The local tectonics are driven by the oblique convergence of the present Pacific and Australian plates at about 11 cm/year near eastern Papua New Guinea. This produces one of the Euler poles for the region near the west coast of New Guinea between Port Moresby and Hood Point to its south. The most recent change in spreading direction of the Woodlark Basin spreading center occurred about 450,000 years ago with a slowing in rate of divergence about 200,000 years ago.

The Woodlark Basin originally began to open as a sphenochasm with a pole near the tip of eastern Papua about 20 million years ago. This was caused by left-lateral shear in the region induced by a change in the relative motion pole of the Indo-Australian plate and Pacific plate. The basin opened only a few degrees at this time, then stopped for a good period of time. The thickly sedimented troughs south of the Woodlark Basin (e.g. Pocklington Trough and Rennell Trough) are remnants of Paleogene northward subduction of the historic Indo-Australian plate. The distal to the north-east North Solomon Trough, beyond the Solomon Islands from the Woodlark Basin, had southward subduction of the Pacific plate that finished 10 million years ago.

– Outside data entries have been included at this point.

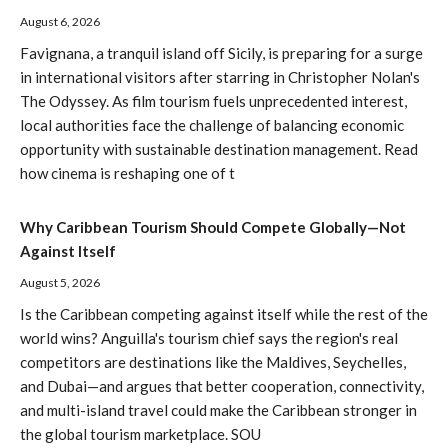
August 6, 2026
Favignana, a tranquil island off Sicily, is preparing for a surge
in international visitors after starring in Christopher Nolan's
The Odyssey. As film tourism fuels unprecedented interest,
local authorities face the challenge of balancing economic
opportunity with sustainable destination management. Read
how cinema is reshaping one of t
Why Caribbean Tourism Should Compete Globally—Not
Against Itself
August 5, 2026
Is the Caribbean competing against itself while the rest of the
world wins? Anguilla's tourism chief says the region's real
competitors are destinations like the Maldives, Seychelles,
and Dubai—and argues that better cooperation, connectivity,
and multi-island travel could make the Caribbean stronger in
the global tourism marketplace. SOU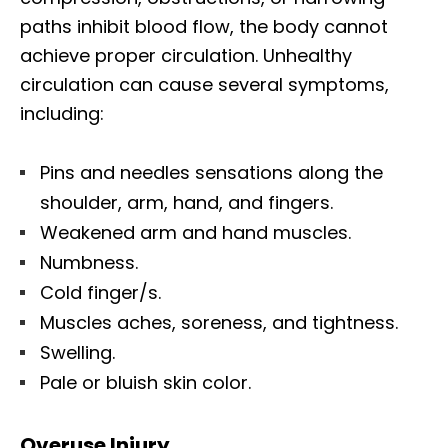
paths inhibit blood flow, the body cannot
achieve proper circulation. Unhealthy
circulation can cause several symptoms,
including:
Pins and needles sensations along the
shoulder, arm, hand, and fingers.
Weakened arm and hand muscles.
Numbness.
Cold finger/s.
Muscles aches, soreness, and tightness.
Swelling.
Pale or bluish skin color.
Overuse Injury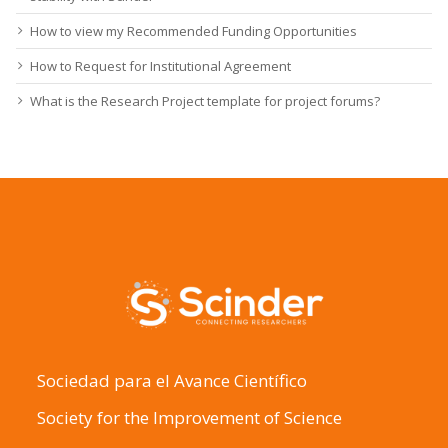
How to view my Recommended Funding Opportunities
How to Request for Institutional Agreement
What is the Research Project template for project forums?
Sociedad para el Avance Científico
Society for the Improvement of Science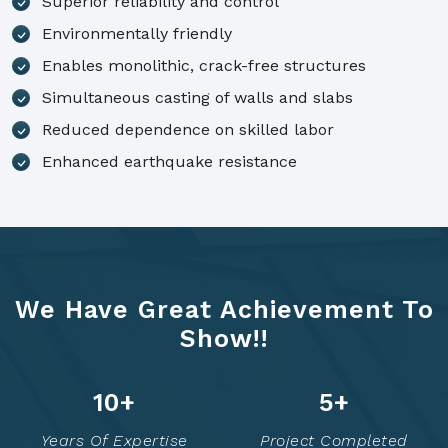
Superior reliability and control
Environmentally friendly
Enables monolithic, crack-free structures
Simultaneous casting of walls and slabs
Reduced dependence on skilled labor
Enhanced earthquake resistance
We Have Great Achievement To
Show!!
14
+
7
+
Years Of Expertise
Project Completed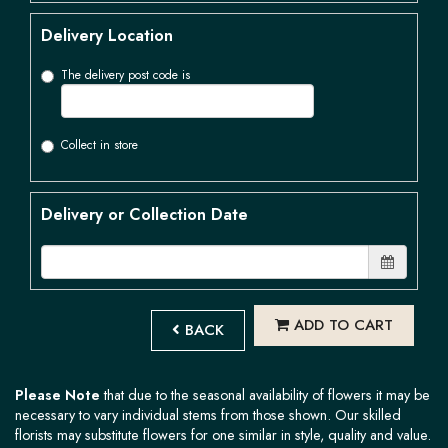
Delivery Location
The delivery post code is
Collect in store
Delivery or Collection Date
ADD TO CART
BACK
Please Note
that due to the seasonal availability of flowers it may be
necessary to vary individual stems from those shown. Our skilled
florists may substitute flowers for one similar in style, quality and value.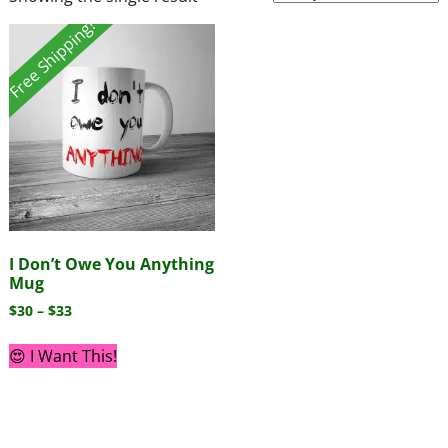
Free Shipping!
I Don’t Owe You Anything
Mug
$
30
–
$
33
😍 I Want This!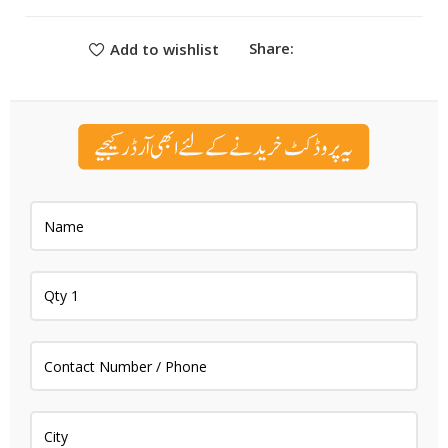
Share:
Add to wishlist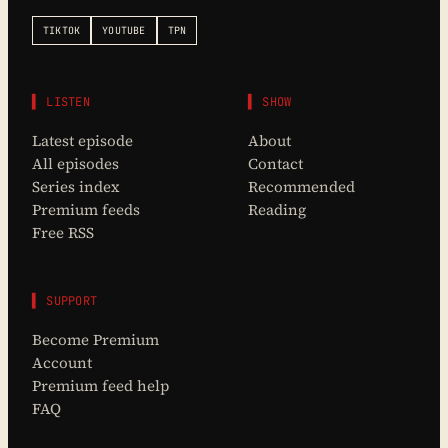
TIKTOK
YOUTUBE
TPN
▌ LISTEN
▌ SHOW
Latest episode
About
All episodes
Contact
Series index
Recommended
Premium feeds
Reading
Free RSS
▌ SUPPORT
Become Premium
Account
Premium feed help
FAQ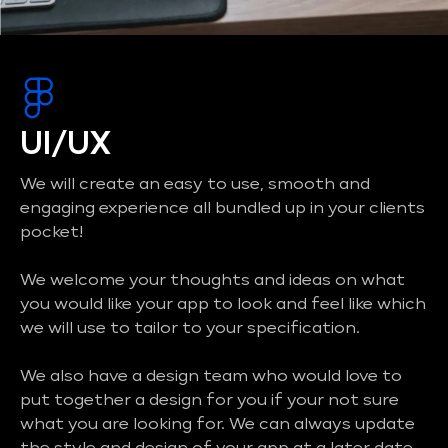
UI/UX
We will create an easy to use, smooth and
engaging experience all bundled up in your clients
pocket!
We welcome your thoughts and ideas on what
you would like your app to look and feel like which
we will use to tailor to your specification.
We also have a design team who would love to
put together a design for you if your not sure
what you are looking for. We can always update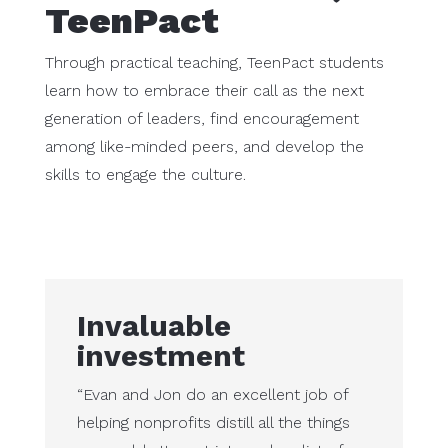
TeenPact
Through practical teaching, TeenPact students
learn how to embrace their call as the next
generation of leaders, find encouragement
among like-minded peers, and develop the
skills to engage the culture.
Invaluable
investment
“Evan and Jon do an excellent job of
helping nonprofits distill all the things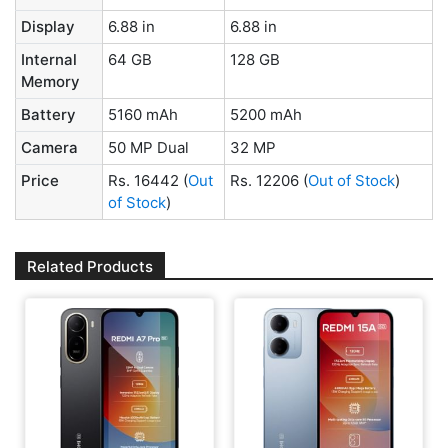
Display
6.88 in
6.88 in
Internal
64 GB
128 GB
Memory
Battery
5160 mAh
5200 mAh
Camera
50 MP Dual
32 MP
Price
Rs. 16442
(
Out
Rs. 12206
(
Out of Stock
)
of Stock
)
Related Products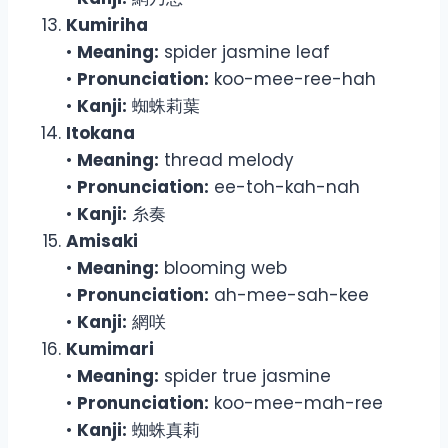
Kumiriha
•
Meaning:
spider jasmine leaf
•
Pronunciation:
koo-mee-ree-hah
•
Kanji:
蜘蛛莉葉
Itokana
•
Meaning:
thread melody
•
Pronunciation:
ee-toh-kah-nah
•
Kanji:
糸奏
Amisaki
•
Meaning:
blooming web
•
Pronunciation:
ah-mee-sah-kee
•
Kanji:
網咲
Kumimari
•
Meaning:
spider true jasmine
•
Pronunciation:
koo-mee-mah-ree
•
Kanji:
蜘蛛真莉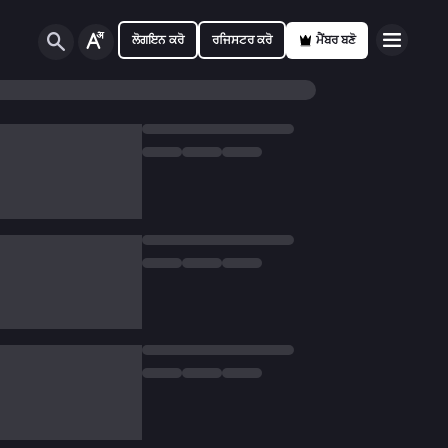
ਲੋਗਇਨ ਕਰੋ
ਰਜਿਸਟਰ ਕਰੋ
ਮੈਂਬਰ ਬਣੋ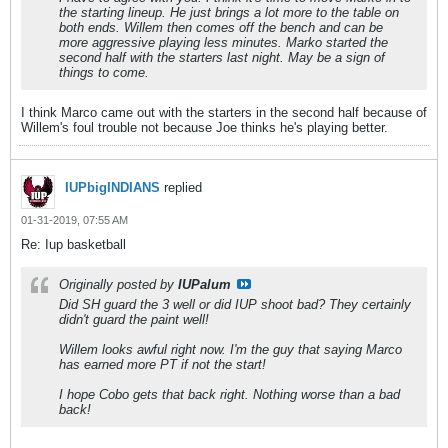
the starting lineup. He just brings a lot more to the table on
both ends. Willem then comes off the bench and can be
more aggressive playing less minutes. Marko started the
second half with the starters last night. May be a sign of
things to come.
I think Marco came out with the starters in the second half because of
Willem's foul trouble not because Joe thinks he's playing better.
IUPbigINDIANS
replied
01-31-2019, 07:55 AM
Re: Iup basketball
Originally posted by
IUPalum
Did SH guard the 3 well or did IUP shoot bad? They certainly
didn't guard the paint well!
Willem looks awful right now. I'm the guy that saying Marco
has earned more PT if not the start!
I hope Cobo gets that back right. Nothing worse than a bad
back!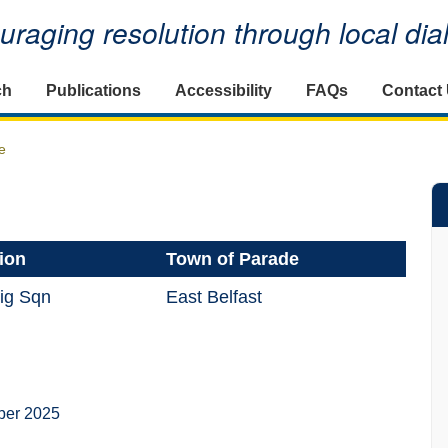
raging resolution through local di
ch
Publications
Accessibility
FAQs
Contact
e
ion
Town of Parade
ig Sqn
East Belfast
ber 2025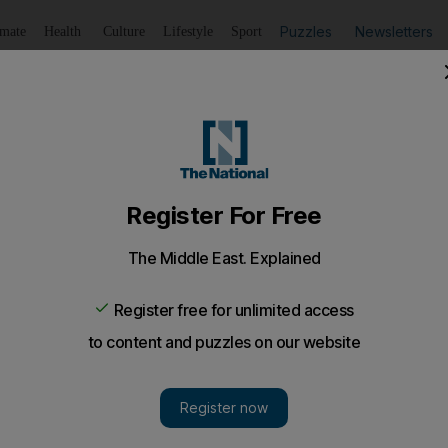
Puzzles
Newsletters
imate
Health
Culture
Lifestyle
Sport
Listen
to article
Save
article
Share
article
Listen to article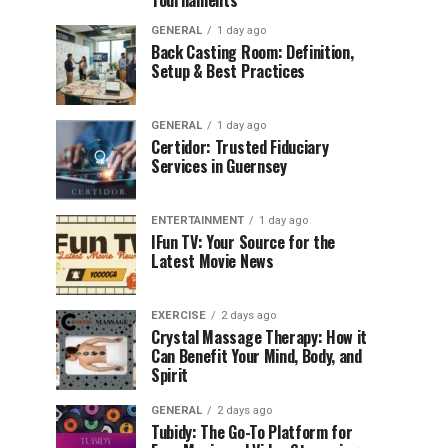
Tournaments
GENERAL
1 day ago
Back Casting Room: Definition,
Setup & Best Practices
GENERAL
1 day ago
Certidor: Trusted Fiduciary
Services in Guernsey
ENTERTAINMENT
1 day ago
IFun TV: Your Source for the
Latest Movie News
EXERCISE
2 days ago
Crystal Massage Therapy: How it
Can Benefit Your Mind, Body, and
Spirit
GENERAL
2 days ago
Tubidy: The Go-To Platform for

The rifting resumed in the entire basin about 3 million years ago, based on magnetic anomaly data. Then about 1 million years ago, the spreading center in the western basin shifted to the Woodlark Rise. The Woodlark Rise is the northern section of the Woodlark Basin that separates the basin from the bordering Solomon Sea to the north. This spreading rift marks the southern boundary of the Solomon Plate, which is bounded by subduction zones in the north and east (the New Britain and northern Solomon's trenches (e.g. North Solomon Trough) respectively), and in the west by a combination strike-slip rifting (dip-slip) boundary in eastern Papua (New Guinea). A vector triangle solution near the Solomons Trench-Woodlark Rift triple point gives underthrusting of the Solomons Plate beneath the North Solomon Trough in a northeasterly direction at about 11 centimeters per year. However the implications change slightly with later modelling.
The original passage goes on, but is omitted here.